Segment Start: Input material
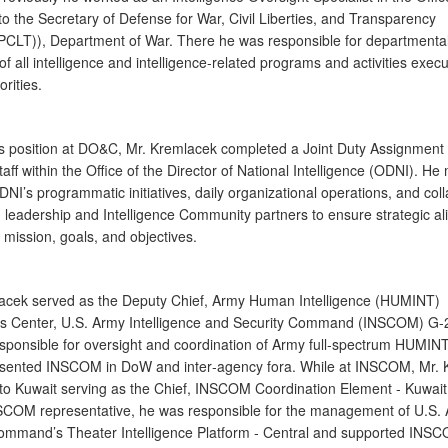
to the Secretary of Defense for War, Civil Liberties, and Transparency
LT)), Department of War. There he was responsible for departmental
of all intelligence and intelligence-related programs and activities exec
orities.
his position at DO&C, Mr. Kremlacek completed a Joint Duty Assignment 
taff within the Office of the Director of National Intelligence (ODNI). 
NI’s programmatic initiatives, daily organizational operations, and col
 leadership and Intelligence Community partners to ensure strategic a
s mission, goals, and objectives.
acek served as the Deputy Chief, Army Human Intelligence (HUMINT)
s Center, U.S. Army Intelligence and Security Command (INSCOM) G
sponsible for oversight and coordination of Army full‐spectrum HUMINT 
sented INSCOM in DoW and inter‐agency fora. While at INSCOM, Mr. 
to Kuwait serving as the Chief, INSCOM Coordination Element ‐ Kuwait
SCOM representative, he was responsible for the management of U.S.
ommand’s Theater Intelligence Platform ‐ Central and supported INS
Segment End: Input material
▶ [Problem to solve] Leave out the images and transcribe all the records exactly.

▶ [Answer below]
to the Secretary of Defense for War, Civil Liberties, and Transparency
LT)), Department of War. There he was responsible for departmental
of all intelligence and intelligence-related programs and activities exec
orities.
his position at DO&C, Mr. Kremlacek completed a Joint Duty Assignment 
taff within the Office of the Director of National Intelligence (ODNI). 
NI’s programmatic initiatives, daily organizational operations, and col
 leadership and Intelligence Community partners to ensure strategic a
s mission, goals, and objectives.
acek served as the Deputy Chief, Army Human Intelligence (HUMINT)
s Center, U.S. Army Intelligence and Security Command (INSCOM) G
sponsible for oversight and coordination of Army full‐spectrum HUMINT 
sented INSCOM in DoW and inter‐agency fora. While at INSCOM, Mr. 
to Kuwait serving as the Chief, INSCOM Coordination Element ‐ Kuwait
SCOM representative, he was responsible for the management of U.S.
ommand’s Theater Intelligence Platform ‐ Central and supported INS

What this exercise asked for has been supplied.